Williams does not have game breaking speed, but he has more than enough to scare teams and exploit creases in the defense. Opposing defensive backs can get an angle on him, but his power and strength give him an added threat as they are not a guarantee to be able to bring him down if they do catch him, so his speed might not be enough to go all the way in the NFL, but he is someone who could end up getting there anyway.
The development and comfort level are obvious over the course of the season and he gets better and smarter as the year moves along. The hope for 2014 is that he is able to hit the ground running from where he left off this past season and go beyond it, where he can really show the total package as a ball carrier.
Route Running & Technique
Williams’ experience as a safety probably helps him in this area as he has had to be pretty fluid to play there. As a result, he has a pretty good acumen for how routes should be run. A lot of running backs tend to round routes off and try to win with speed, but Williams has an appreciation for getting open and creating separation from defenders.

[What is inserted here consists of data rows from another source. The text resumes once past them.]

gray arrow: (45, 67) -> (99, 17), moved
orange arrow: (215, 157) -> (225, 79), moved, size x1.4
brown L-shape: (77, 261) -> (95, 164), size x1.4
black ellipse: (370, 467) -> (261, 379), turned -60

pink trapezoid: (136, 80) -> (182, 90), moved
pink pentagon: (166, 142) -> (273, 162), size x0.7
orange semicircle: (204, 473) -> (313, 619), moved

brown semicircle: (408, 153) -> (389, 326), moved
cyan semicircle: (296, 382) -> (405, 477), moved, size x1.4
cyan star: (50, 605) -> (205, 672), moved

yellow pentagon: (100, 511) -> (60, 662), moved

The Seminoles were also willing to let him run pro style routes that would translate to the NFL well. Certainly, he has experience with screens and some swing passes, but he has some angle routes and wheels in addition to release routes as well. That is invaluable as he goes to the NFL and could set him up for early success there.

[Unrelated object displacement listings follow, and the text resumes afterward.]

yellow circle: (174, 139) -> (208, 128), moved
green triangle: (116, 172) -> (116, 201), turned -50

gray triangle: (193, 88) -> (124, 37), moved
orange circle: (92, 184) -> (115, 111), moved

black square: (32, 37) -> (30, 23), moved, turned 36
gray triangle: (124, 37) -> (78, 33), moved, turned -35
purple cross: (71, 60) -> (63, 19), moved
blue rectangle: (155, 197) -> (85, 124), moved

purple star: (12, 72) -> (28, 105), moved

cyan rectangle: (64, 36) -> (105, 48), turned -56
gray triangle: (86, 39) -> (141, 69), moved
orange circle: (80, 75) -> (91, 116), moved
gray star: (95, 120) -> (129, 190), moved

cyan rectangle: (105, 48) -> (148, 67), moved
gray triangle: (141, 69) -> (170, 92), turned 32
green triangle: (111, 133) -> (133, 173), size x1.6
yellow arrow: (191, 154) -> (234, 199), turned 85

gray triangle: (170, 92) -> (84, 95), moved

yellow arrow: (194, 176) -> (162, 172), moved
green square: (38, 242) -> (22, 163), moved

- Williams does a nice job of sinking his hips and making a good cut, giving his quarterback a good target. The route was good but the result of the play was a drop on a slightly late throw.
As a runner, Williams is confident carrying the football and has not had issues holding onto it. That said, he is not yet comfortable or confident enough to change which hand is carrying the ball in once he gets going, which is not the end of the world, but something that should be a focus.
Not only does carrying the ball with his inside hand make it opponents have access to potentially rip it out from Williams, but it also means he cannot use that arm as a weapon, whether he wants to club opponents or give them a stiff arm to break tackles. Given his strength, that could be a nice addition to his arsenal of tools and one more advantage he has when carrying the ball.
As a pass catcher, Williams is not afraid to reach out and try to catch the ball with his hands. The results tend to be somewhat mixed, but he just needs to continue to get reps and get more comfortable in that respect to eliminate the occasional drops he has, which seem to be a matter of concentration.
- This is a common pass play used by the Seminoles, getting the ball to Williams on the swing pass as basically an extended pitch. He catches the ball with his hands away from his body and then looks to survey his options.
Williams is a pretty natural blocker. He has a good sense of space and does a nice job of working from the inside out and becoming an extension of the blocking scheme when asked. Williams slides pretty well and has the size, balance and strength to do a nice job.
The issue that can hurt him is when he overextends and tries to over punch, loses his balance and merely knocks an opponent off of their path slightly rather than securing the block. He needs to secure the block and lock on to the opponent rather than worry about necessarily knocking them down in pass protection and just keep his quarterback clean.
As a lead blocker, Williams has no feel for when and whom to block. The Seminoles used quite a bit quarterback runs with Williams leading the way and he would almost always run like he had the ball in his hands and never pick a man to block and take out of the play, so opponents would simply slip behind him to make the play. There is an understandable desire to try to get out and take away what they hope is the last man to break the big one, but he just needs to take out the first opposing jersey he finds.